The pipe takes the output of one statement and makes it the input of the next statement. You can think of it as the word “then”. In this example, we’ll use the starwars
dataset from the dplyr package,
glimpse(starwars)
#> Observations: 87
#> Variables: 13
#> $ name <chr> "Luke Skywalker", "C-3PO", "R2-D2", "Darth Vader", ...
#> $ height <int> 172, 167, 96, 202, 150, 178, 165, 97, 183, 182, 188...
#> $ mass <dbl> 77.0, 75.0, 32.0, 136.0, 49.0, 120.0, 75.0, 32.0, 8...
#> $ hair_color <chr> "blond", NA, NA, "none", "brown", "brown, grey", "b...
#> $ skin_color <chr> "fair", "gold", "white, blue", "white", "light", "l...
#> $ eye_color <chr> "blue", "yellow", "red", "yellow", "brown", "blue",...
#> $ birth_year <dbl> 19.0, 112.0, 33.0, 41.9, 19.0, 52.0, 47.0, NA, 24.0...
#> $ gender <chr> "male", NA, NA, "male", "female", "male", "female",...
#> $ homeworld <chr> "Tatooine", "Tatooine", "Naboo", "Tatooine", "Alder...

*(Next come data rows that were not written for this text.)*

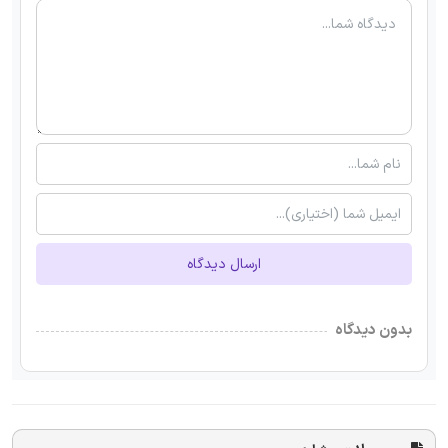
ارسال دیدگاه
بدون دیدگاه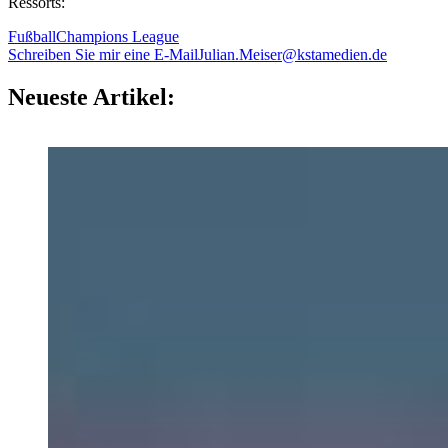
Ressorts:
Fußball
Champions League
Schreiben Sie mir eine E-Mail
Julian.Meiser@kstamedien.de
Neueste Artikel: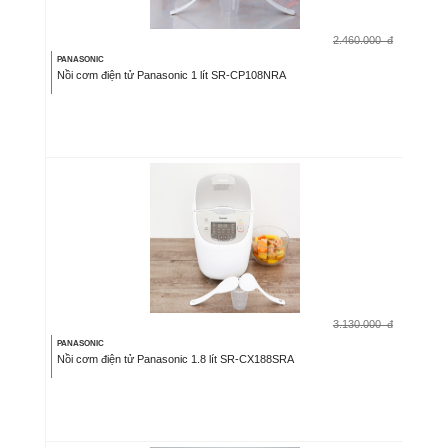
2.460.000
đ
PANASONIC
Nồi cơm điện tử Panasonic 1 lít SR-CP108NRA
3.130.000
đ
PANASONIC
Nồi cơm điện tử Panasonic 1.8 lít SR-CX188SRA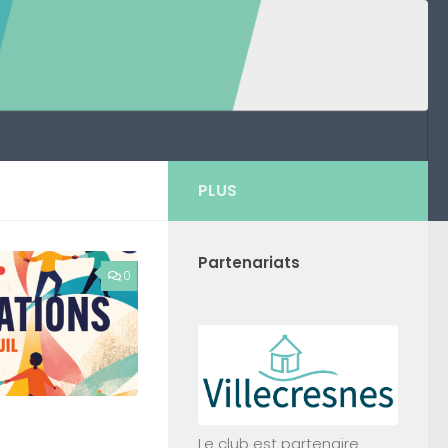
PLUS
Partenariats
0
Le club est partenaire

#> $ species <chr> "Human", "Droid", "Droid", "Human", "Human", "Human...
#> $ films <list> [<"Revenge of the Sith", "Return of the Jedi", "Th...
#> $ vehicles <list> [<"Snowspeeder", "Imperial Speeder Bike">, <>, <>,...
#> $ starships <list> [<"X-wing", "Imperial shuttle">, <>, <>, "TIE Adva...
The following code chunk
starwars %>%
count(homeworld)
could be read as,
- start with the
starwars
object, then
- count the number of observations
n
by homeworld
Because each observation in starwars
is a person, count()
yields the number of people from a given homeworld. The result is:
#> # A tibble: 49 x 2
#> homeworld n
#> <chr> <int>
#> 1 <NA> 10
#> 2 Alderaan 3
#> 3 Aleen Minor 1
#> 4 Bespin 1
#> 5 Bestine IV 1
#> 6 Cato Neimoidia 1
#> 7 Cerea 1
#> 8 Champala 1
#> 9 Chandrila 1
#> 10 Concord Dawn 1
#> # ... with 39 more rows
The pipe makes a sequence of operations easy to construct and easy to read,
starwars %>%
count(homeworld) %>%
arrange(desc(n)) %>%
filter(n >= 3) %>%
drop_na()
which can be read as,
- start with the
starwars
object, then - count the number of observations
n
by homeworld, then - arrange the rows in descending order of
n
, then
- filter to keep all rows where \(n \ge 3\), then
- drop rows with NA
The output is
#> # A tibble: 5 x 2
#> homeworld n
#> <chr> <int>
#> 1 Naboo 11
#> 2 Tatooine 10
#> 3 Alderaan 3
#> 4 Coruscant 3
#> 5 Kamino 3
5.11 Keyboard shortcuts
In Windows,
Ctrl L
clears the Console
Alt -
creates the assignment operator<-
Ctrl Enter
runs the selected line(s) of code in an R script
Feel free to take a break before starting the next tutorial.